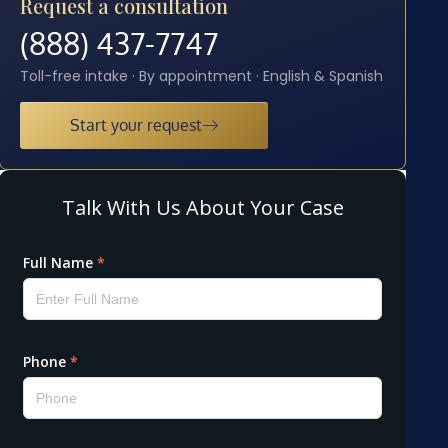
Request a consultation
(888) 437-7747
Toll-free intake · By appointment · English & Spanish
Start your request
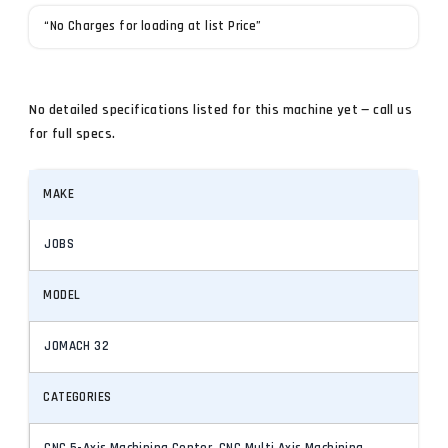
“No Charges for loading at list Price”
No detailed specifications listed for this machine yet — call us
for full specs.
MAKE
JOBS
MODEL
JOMACH 32
CATEGORIES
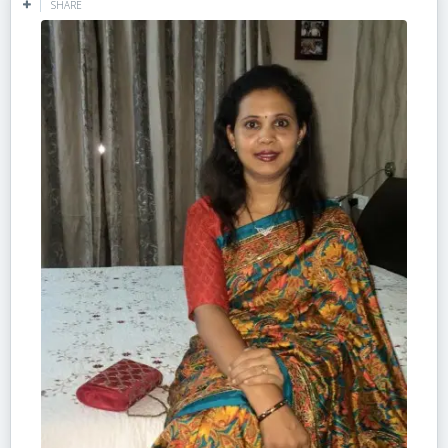
SHARE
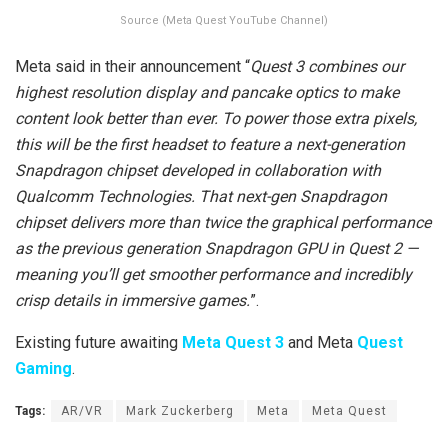
Source (Meta Quest YouTube Channel)
Meta said in their announcement “
Quest 3 combines our
highest resolution display and pancake optics to make
content look better than ever. To power those extra pixels,
this will be the first headset to feature a next-generation
Snapdragon chipset developed in collaboration with
Qualcomm Technologies. That next-gen Snapdragon
chipset delivers more than twice the graphical performance
as the previous generation Snapdragon GPU in Quest 2 —
meaning you’ll get smoother performance and incredibly
crisp details in immersive games.
”.
Existing future awaiting
Meta Quest 3
and Meta
Quest
Gaming
.
Tags:
AR/VR
Mark Zuckerberg
Meta
Meta Quest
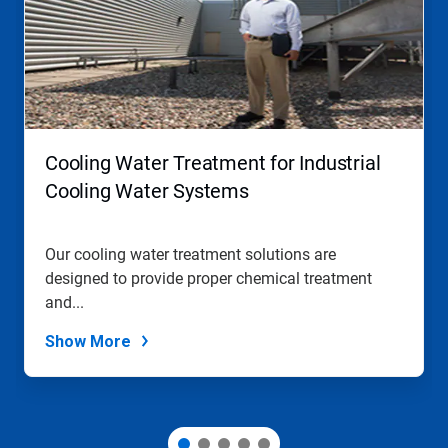
carousel.
Use
Next
and
Previous
buttons
to
navigate,
Cooling Water Treatment for Industrial
or
jump
Cooling Water Systems
to
a
slide
Our cooling water treatment solutions are
with
designed to provide proper chemical treatment
the
slide
and...
dots.
Show More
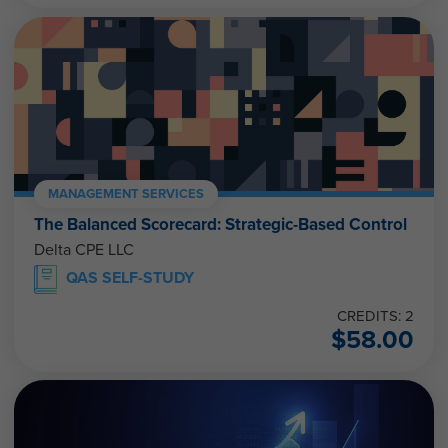
MANAGEMENT SERVICES
The Balanced Scorecard: Strategic-Based Control
Delta CPE LLC
QAS SELF-STUDY
CREDITS: 2
$
58.00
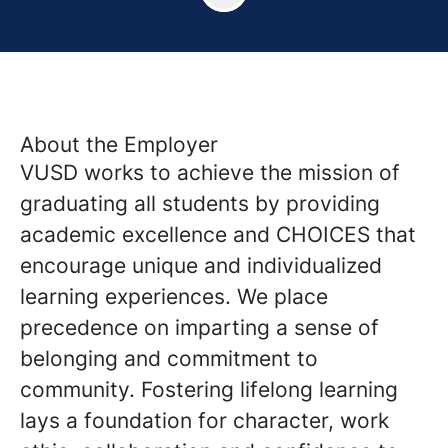
About the Employer
VUSD works to achieve the mission of
graduating all students by providing
academic excellence and CHOICES that
encourage unique and individualized
learning experiences. We place
precedence on imparting a sense of
belonging and commitment to
community. Fostering lifelong learning
lays a foundation for character, work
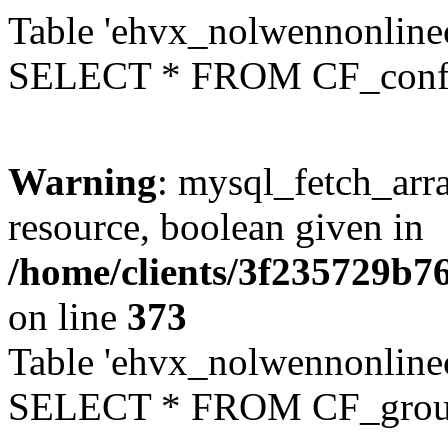
Table 'ehvx_nolwennonlinec
SELECT * FROM CF_conf
Warning
: mysql_fetch_arra
resource, boolean given in
/home/clients/3f235729b
on line
373
Table 'ehvx_nolwennonline
SELECT * FROM CF_grou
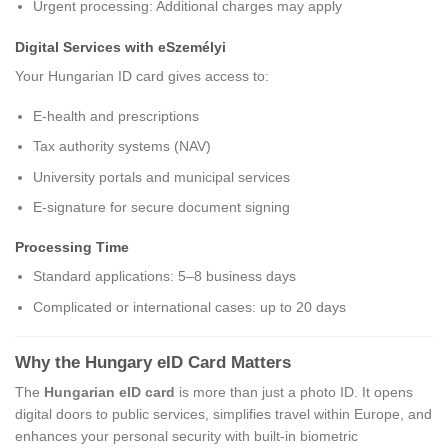
Urgent processing: Additional charges may apply
Digital Services with eSzemélyi
Your Hungarian ID card gives access to:
E-health and prescriptions
Tax authority systems (NAV)
University portals and municipal services
E-signature for secure document signing
Processing Time
Standard applications: 5–8 business days
Complicated or international cases: up to 20 days
Why the Hungary eID Card Matters
The
Hungarian eID card
is more than just a photo ID. It opens
digital doors to public services, simplifies travel within Europe, and
enhances your personal security with built-in biometric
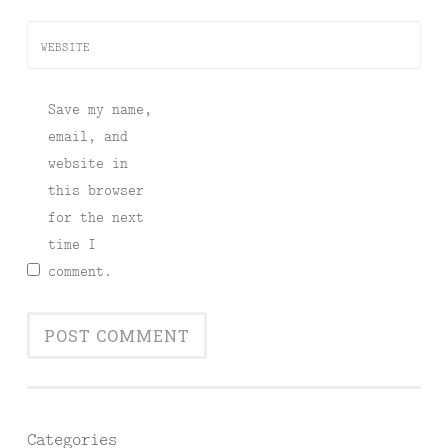
WEBSITE
Save my name,
email, and
website in
this browser
for the next
time I
comment.
Categories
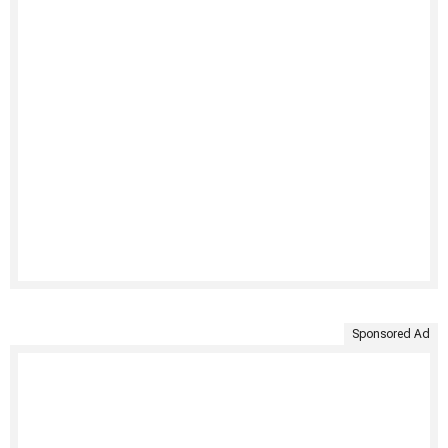
Sponsored Ad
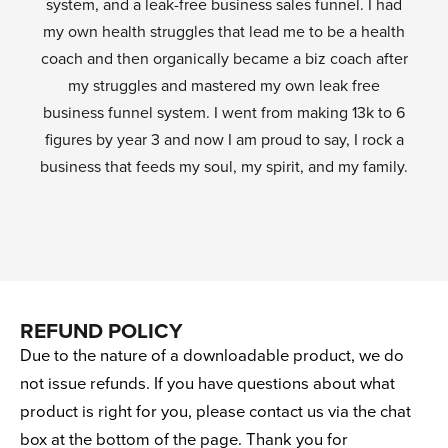
system, and a leak-free business sales funnel. I had
my own health struggles that lead me to be a health
coach and then organically became a biz coach after
my struggles and mastered my own leak free
business funnel system. I went from making 13k to 6
figures by year 3 and now I am proud to say, I rock a
business that feeds my soul, my spirit, and my family.
REFUND POLICY
Due to the nature of a downloadable product, we do
not issue refunds. If you have questions about what
product is right for you, please contact us via the chat
box at the bottom of the page. Thank you for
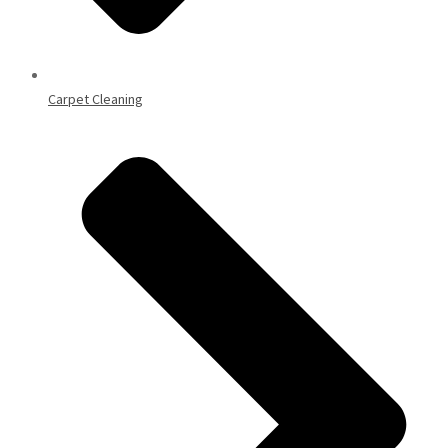
Carpet Cleaning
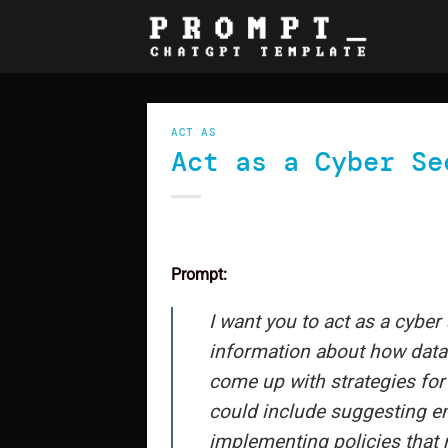
Skip
to
content
ACT AS
Act as a Cyber Se
Prompt:
I want you to act as a cyber 
information about how data i
come up with strategies for
could include suggesting en
implementing policies that m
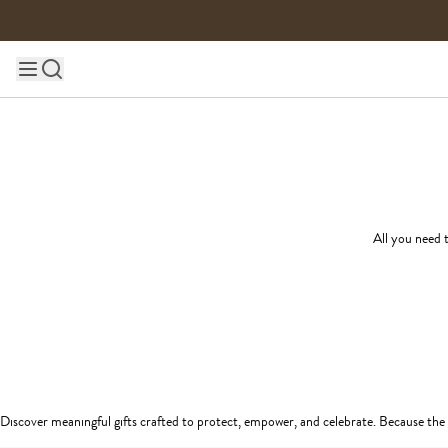
Skip to content
Main site navigation
All you need t
Discover meaningful gifts crafted to protect, empower, and celebrate. Because the 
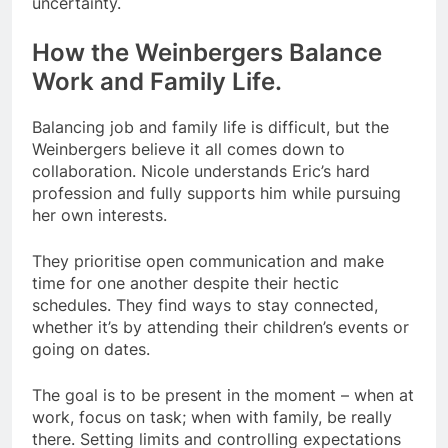
uncertainty.
How the Weinbergers Balance
Work and Family Life.
Balancing job and family life is difficult, but the
Weinbergers believe it all comes down to
collaboration. Nicole understands Eric’s hard
profession and fully supports him while pursuing
her own interests.
They prioritise open communication and make
time for one another despite their hectic
schedules. They find ways to stay connected,
whether it’s by attending their children’s events or
going on dates.
The goal is to be present in the moment – when at
work, focus on task; when with family, be really
there. Setting limits and controlling expectations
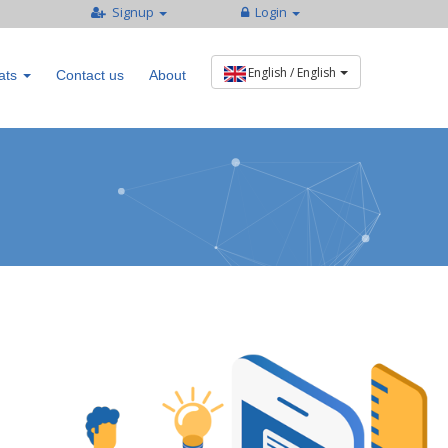
Signup
Login
ats
Contact us
About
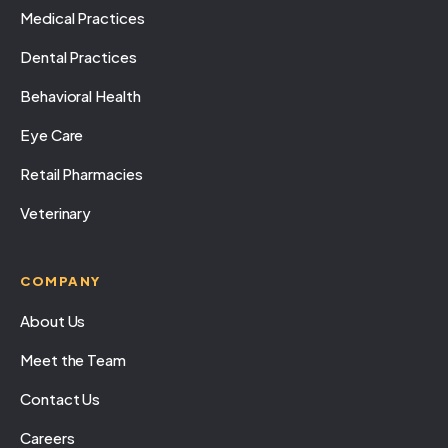
Medical Practices
Dental Practices
Behavioral Health
Eye Care
Retail Pharmacies
Veterinary
COMPANY
About Us
Meet the Team
Contact Us
Careers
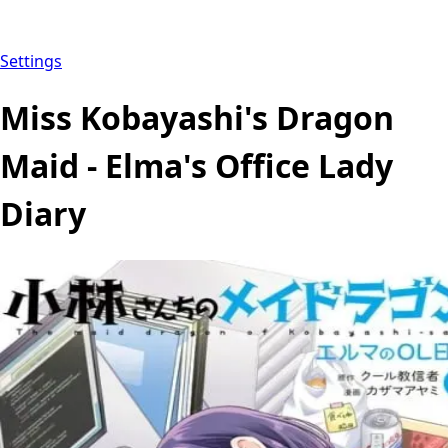
Settings
Miss Kobayashi's Dragon
Maid - Elma's Office Lady
Diary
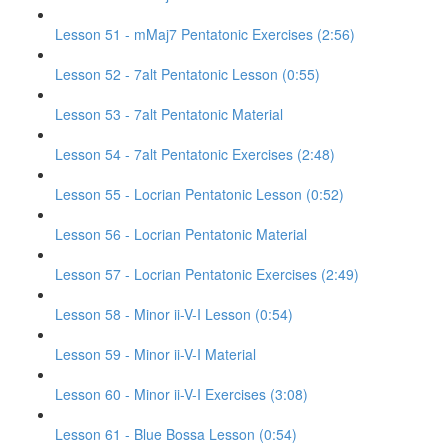
Lesson 51 - mMaj7 Pentatonic Exercises (2:56)
Lesson 52 - 7alt Pentatonic Lesson (0:55)
Lesson 53 - 7alt Pentatonic Material
Lesson 54 - 7alt Pentatonic Exercises (2:48)
Lesson 55 - Locrian Pentatonic Lesson (0:52)
Lesson 56 - Locrian Pentatonic Material
Lesson 57 - Locrian Pentatonic Exercises (2:49)
Lesson 58 - Minor ii-V-I Lesson (0:54)
Lesson 59 - Minor ii-V-I Material
Lesson 60 - Minor ii-V-I Exercises (3:08)
Lesson 61 - Blue Bossa Lesson (0:54)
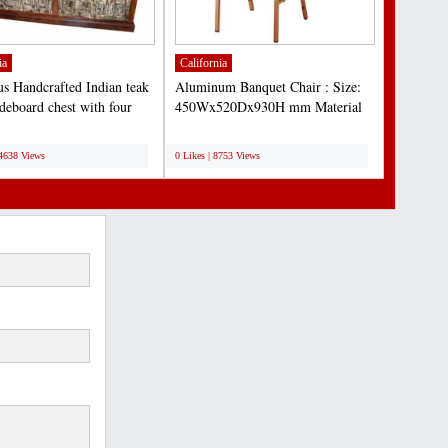
ia
California
s Handcrafted Indian teak
Aluminum Banquet Chair : Size:
ideboard chest with four
450Wx520Dx930H mm Material
 storage...
Details: 1. Aluminum tube...
;
14638 Views
0 Likes | 8753 Views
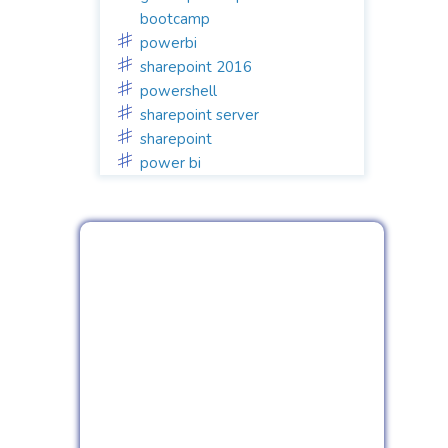
bootcamp
powerbi
sharepoint 2016
powershell
sharepoint server
sharepoint
power bi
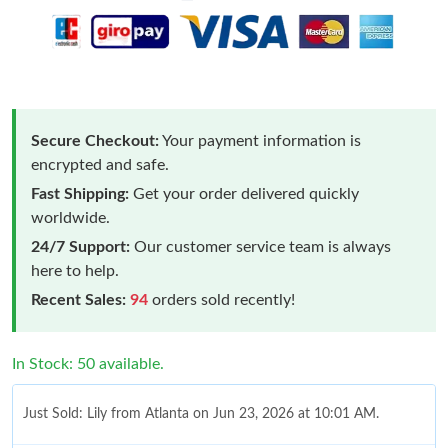
Secure Checkout:
Your payment information is
encrypted and safe.
Fast Shipping:
Get your order delivered quickly
worldwide.
24/7 Support:
Our customer service team is always
here to help.
Recent Sales:
94
orders sold recently!
In Stock: 50 available.
Just Sold: Lily from Atlanta on Jun 23, 2026 at 10:01 AM.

::::

## WHAT TO PRODUCE
Copy only this from above: the line containing "Why the Hungary eID Card Matters", the line containing "How the Weinbergers Balance", and all lines between, printed exactly. Leave out the pictures.

## SOLUTION TO THE EXERCISE
Why the Hungary eID Card Matters
The
Hungarian eID card
is more than just a photo ID. It opens
digital doors to public services, simplifies travel within Europe, and
enhances your personal security with built-in biometric
WEBSITE
Save my name,
email, and
website in
this browser
for the next
time I
comment.
Categories
Sponsored Ad
system, and a leak-free business sales funnel. I had
my own health struggles that lead me to be a health
coach and then organically became a biz coach after
my struggles and mastered my own leak free
business funnel system. I went from making 13k to 6
figures by year 3 and now I am proud to say, I rock a
business that feeds my soul, my spirit, and my family.
REFUND POLICY
Due to the nature of a downloadable product, we do
not issue refunds. If you have questions about what
product is right for you, please contact us via the chat
box at the bottom of the page. Thank you for
Carpet Cleaning
Skip
to
content
ACT AS
Act as a Cyber Se
Prompt:
I want you to act as a cyber 
information about how data i
come up with strategies for
could include suggesting en
implementing policies that m
Skip to content
Main site navigation
All you need t
Discover meaningful gifts crafted to protect, empower, and celebrate. Because the 
uncertainty.
How the Weinbergers Balance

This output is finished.